> **YOUR TASK**
The required output is all lines below that contain the word "прибора".

> **DATA**
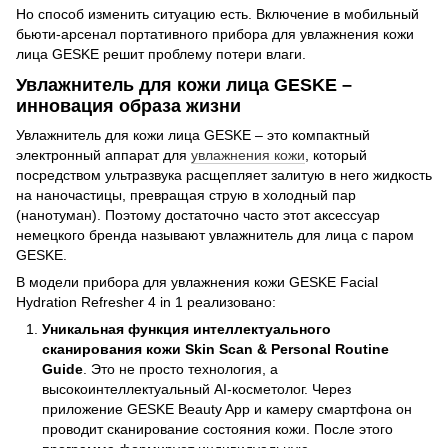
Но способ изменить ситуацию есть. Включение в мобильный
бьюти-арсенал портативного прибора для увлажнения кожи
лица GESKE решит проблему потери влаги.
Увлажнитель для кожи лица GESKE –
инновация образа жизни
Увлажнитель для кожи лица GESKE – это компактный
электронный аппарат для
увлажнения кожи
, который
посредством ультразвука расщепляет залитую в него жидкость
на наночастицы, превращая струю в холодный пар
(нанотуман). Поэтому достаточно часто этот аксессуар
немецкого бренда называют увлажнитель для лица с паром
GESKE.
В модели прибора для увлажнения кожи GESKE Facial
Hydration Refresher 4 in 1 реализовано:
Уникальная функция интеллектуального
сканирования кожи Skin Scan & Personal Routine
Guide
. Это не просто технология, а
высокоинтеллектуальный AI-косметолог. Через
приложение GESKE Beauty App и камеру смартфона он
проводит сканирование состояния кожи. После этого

> **SOLUTION TO THE EXERCISE**
бьюти-арсенал портативного прибора для увлажнения кожи
В модели прибора для увлажнения кожи GESKE Facial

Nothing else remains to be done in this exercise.